0

A beginner's question.

I'm using R with dplyr to analyse large amounts of data but I don't have access to a server-based database. In addition, my computer's internal hard drive is too small for the databases that I need to create. I have been using monetdblite and RSQLite to store the data so far.

Q: How much does the speed of monetdblite/RSQLite decrease in case I save the databases on an external hard drive and connect that to the computer via usb? What factors determine how feasible this is?
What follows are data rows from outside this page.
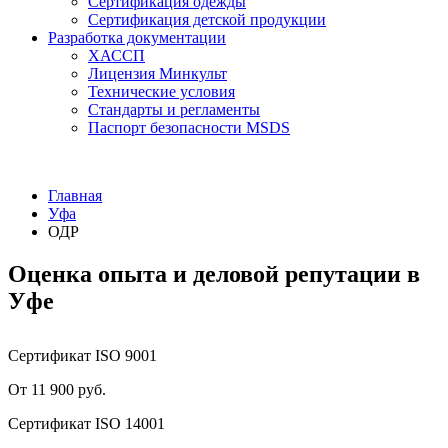
Сертификация одежды
Сертификация детской продукции
Разработка документации
ХАССП
Лицензия Минкульт
Технические условия
Стандарты и регламенты
Паспорт безопасности MSDS
Главная
Уфа
ОДР
Оценка опыта и деловой репутации в
Уфе
Сертификат ISO 9001
От 11 900 руб.
Сертификат ISO 14001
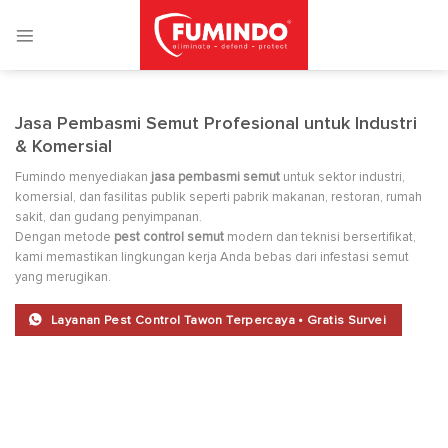
Skip
to
content
Jasa Pembasmi Semut Profesional untuk Industri
& Komersial
Fumindo menyediakan
jasa pembasmi semut
untuk sektor industri,
komersial, dan fasilitas publik seperti pabrik makanan, restoran, rumah
sakit, dan gudang penyimpanan.
Dengan metode
pest control semut
modern dan teknisi bersertifikat,
kami memastikan lingkungan kerja Anda bebas dari infestasi semut
yang merugikan.
Layanan Pest Control Tawon Terpercaya • Gratis Survei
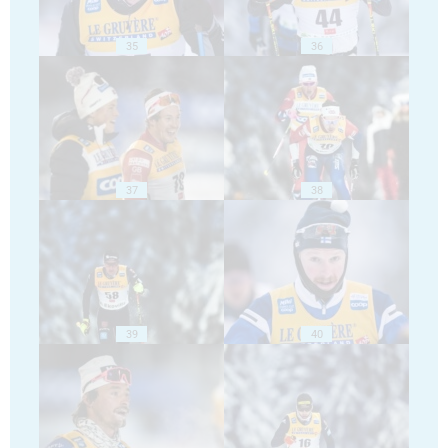
35
36
37
38
39
40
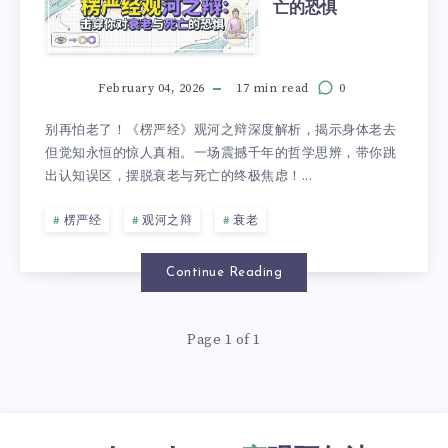
亡的恐惧
February 04, 2026
17 min read
0
别再怕老了！《楞严经》观河之辩深度解析，揭示身体老去
但觉知永恒的惊人真相。一场震撼千年的哲学思辨，带你跳
出认知误区，摆脱衰老与死亡的终极焦虑！...
楞严经
观河之辩
衰老
Continue Reading
Page 1 of 1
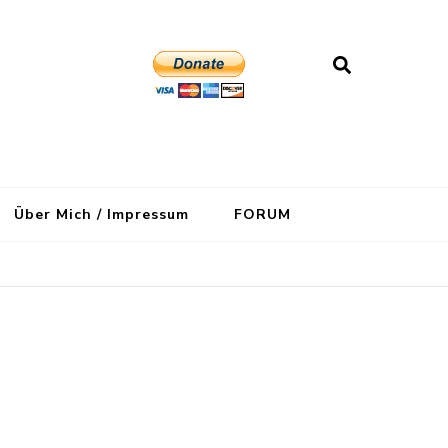
Über Mich / Impressum
FORUM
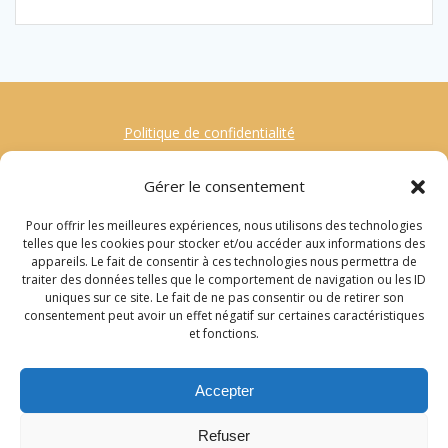
Politique de confidentialité
Mentions Légales
Gérer le consentement
Contact
Pour offrir les meilleures expériences, nous utilisons des technologies
Gestion des Cookies
telles que les cookies pour stocker et/ou accéder aux informations des
appareils. Le fait de consentir à ces technologies nous permettra de
traiter des données telles que le comportement de navigation ou les ID
Recherche
uniques sur ce site. Le fait de ne pas consentir ou de retirer son
consentement peut avoir un effet négatif sur certaines caractéristiques
pour
et fonctions.
:
© 2022 Sylvie Callet
Accepter
Retrouvez-moi sur la page Facebook Ecriture
Refuser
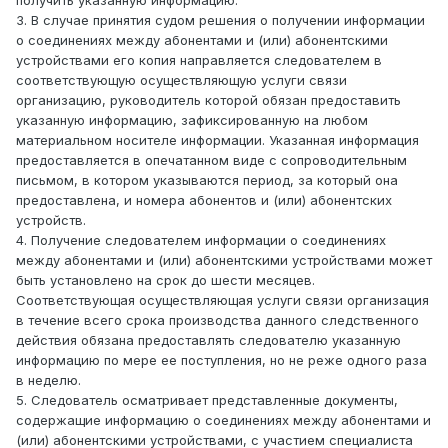
получить указанную информацию.
3. В случае принятия судом решения о получении информации
о соединениях между абонентами и (или) абонентскими
устройствами его копия направляется следователем в
соответствующую осуществляющую услуги связи
организацию, руководитель которой обязан предоставить
указанную информацию, зафиксированную на любом
материальном носителе информации. Указанная информация
предоставляется в опечатанном виде с сопроводительным
письмом, в котором указываются период, за который она
предоставлена, и номера абонентов и (или) абонентских
устройств.
4. Получение следователем информации о соединениях
между абонентами и (или) абонентскими устройствами может
быть установлено на срок до шести месяцев.
Соответствующая осуществляющая услуги связи организация
в течение всего срока производства данного следственного
действия обязана предоставлять следователю указанную
информацию по мере ее поступления, но не реже одного раза
в неделю.
5. Следователь осматривает представленные документы,
содержащие информацию о соединениях между абонентами и
(или) абонентскими устройствами, с участием специалиста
Or is there a better alternative approach (still relying on dplyr's database connectivity) in my situation?

Maarölli
  • 375
  • 1
  • 3
  • 13
  • That would depend on what drive you have, and what the connection is. In terms of consumer hardware, USB 3.1 is pretty much as fast as an internal drive these days. – Hong Ooi Aug 10 '17 at 18:08

2 Answers2

1

Its really hard to tell whether the external drive is slower. For example, if the internal drive is a SSD and the external one a classical "spinning disk", a performance drop is more or less to be expected, especially when using complex queries. I suggest you simply try with a reasonably sized database and your queries on both disks. There are also various disk performance checking tools (e.g. XBench on OSX) that you could use to check performance. The interesting metrics to look for here are sequential scan speed and random access speed.

Hannes Mühleisen
  • 2,542
  • 11
  • 13
0

I use monetDBLite to load large datasets into Rstudio. For security reasons, I have an external SSD with USB 3.0, but my built-in hard drive is also an SSD. I've used it for a few months, and my experience is summarized in the following query:

SELECT * FROM drug_db WHERE atc='L02BX03' OR atc='L02BB04';

On built in: < 2 seconds,

On external: 6-7 minutes

The query scans through a ~15 Gb database and returns ~ 30 000 rows of 14 variables. In my experience, it's actually much quicker to copy the file to the built in drive, and run the queries there, compared to running the queries against the external SSD.